> _YOUR GOAL_
With the pictures removed, set down all of the entries below exactly.

──────── SUPPLIED MATERIAL

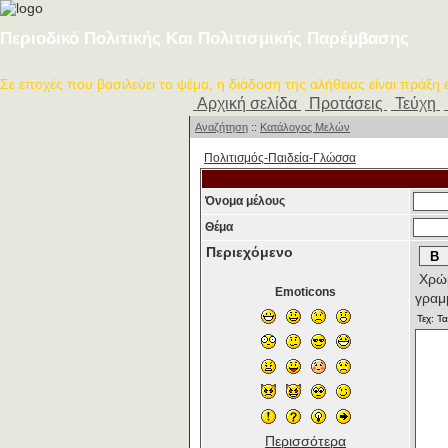
Περιοδικό Πολιτικής Και Πολιτισμικής Παρέμβασης
Σε εποχές που βασιλεύει το ψέμα, η διάδοση της αλήθειας είναι πράξη
Αρχική σελίδα
Προτάσεις
Τεύχη
Αναζήτηση
::
Κατάλογος Μελών
Πολιτισμός-Παιδεία-Γλώσσα
Όνομα μέλους
Θέμα
Περιεχόμενο
Χρώμ
Emoticons
γραμ
Περισσότερα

────────────────

> _TASK ANSWER_
Περιοδικό Πολιτικής Και Πολιτισμικής Παρέμβασης
Σε εποχές που βασιλεύει το ψέμα, η διάδοση της αλήθειας είναι πράξη
Αρχική σελίδα
Προτάσεις
Τεύχη
Αναζήτηση
::
Κατάλογος Μελών
Πολιτισμός-Παιδεία-Γλώσσα
Όνομα μέλους
Θέμα
Περιεχόμενο
Χρώμ
Emoticons
γραμ
Περισσότερα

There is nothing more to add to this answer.